Over two thousand years ago the Dobunni’ established their Iron Age town at Bagendon. Then Roman incomers arrived. Building roads, new-fangled villas, and driving their chariots around as if they owned the place. Which they did. They called their place Corinium and spoke a strange language. After about three centuries they mostly went away, but they left quite a lot of stuff behind, some of which got reused. Apart from the bits that keep turning up when people dig holes for new construction projects, they left a lot of words behind too. Some of them are still used two thousand years later, including placenames. Anglia became England, Britannia became Britain, and Corinium became Cirencester. The ‘-cester’ part of many placenames comes from ‘castra’ – the word the Romans used for a camp and adopted by the Saxons.
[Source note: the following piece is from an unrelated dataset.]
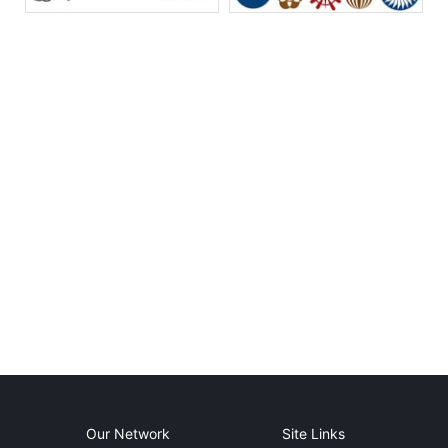
Our Network
Site Links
At one time it wasn’t uncommon to hear people call Cirencester ‘zoiren’ or ‘sissitur’. It’s like Chinese Whispers – trying to pronounce foreign words changes them. Many people have come here and added words to our language. Although the Saxons influenced many local placenames, Cirencester and the West escaped the Viking additions which are common in Yorkshire and the Eastern counties. The Daneway is nothing to do with Vikings and is just a corruption of ‘Dene-way’ – the way along the dene, or valley. The word ‘way’ is actually from the Saxon; ‘weg’.
But if you want to blame anybody for messing about with the English language, then the Normans are the worst offenders. But to be fair, the English have got their revenge by deliberately mispronouncing French words. Blanc – white wine – became ‘plonk’, and Beaulieu is pronounced ‘Bewlee’. Weird pronunciations are a great way of misleading foreigners who think they’ve got the hang of English. Even unwary Americans have trouble with Bicester and Loughborough.
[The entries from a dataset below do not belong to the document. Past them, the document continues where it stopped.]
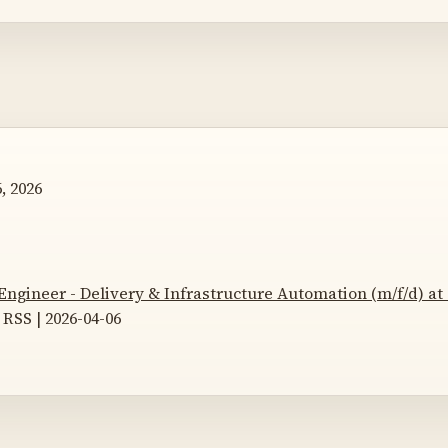
, 2026
Engineer - Delivery & Infrastructure Automation (m/f/d) a
RSS | 2026-04-06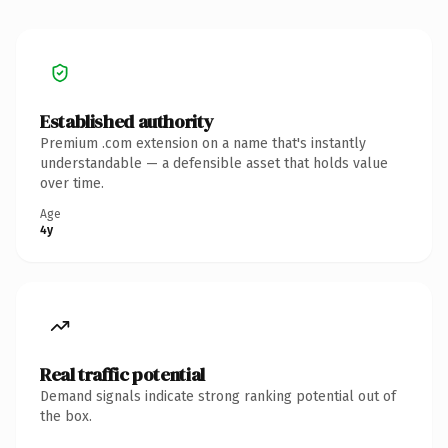
Established authority
Premium .com extension on a name that's instantly
understandable — a defensible asset that holds value
over time.
Age
4y
Real traffic potential
Demand signals indicate strong ranking potential out of
the box.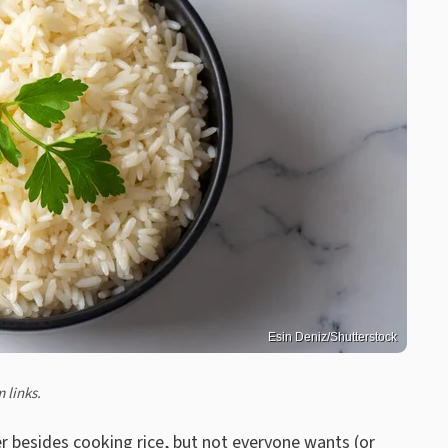
Esin Deniz/Shutterstock
 links.
er besides cooking rice
, but not everyone wants (or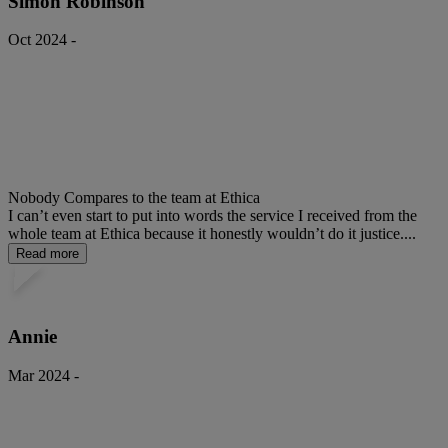
Simon Robinson
Oct 2024 -
Nobody Compares to the team at Ethica
I can’t even start to put into words the service I received from the
whole team at Ethica because it honestly wouldn’t do it justice....
Read more
Annie
Mar 2024 -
Despite thinking we know what we are talking about, it’s easy to imagine that some words mean something – like Daneway – that they don’t. It’s particularly tricky when it comes to placenames.
The Normans have form. Close to Durham’s Norman cathedral, are the villages of Pity Me and Bearpark. Legends have been spun about both. Although wild boar were plentiful near Bearpark, there were no bears in evidence when the Bishops of Durham used the place as a retreat from their usual home in Durham Castle and their role as Prince Bishops. The place was called “Beau-Repaire” – which translates as ‘beautiful refuge’. Spare no tears for Pity Me. The place was frequently flooded, and the French called it; “Petit Mer” – ‘Little Sea’.
Closer to home, in South Cerney, visitors and residents alike often speculate about the origins of ‘Bow Wow’. Since All Hallows church has notable Norman features and was the site of the finding of part of a Norman crucifix now kept at the British Museum, ‘cherchez le Norman’ seems appropriate.
Bow Wow is flanked by two watercourses; the River Churn and a mill-stream which was probably there at the time of the Domesday book. Was the name originally Norman French? Could it have been described as ‘beautiful waters’?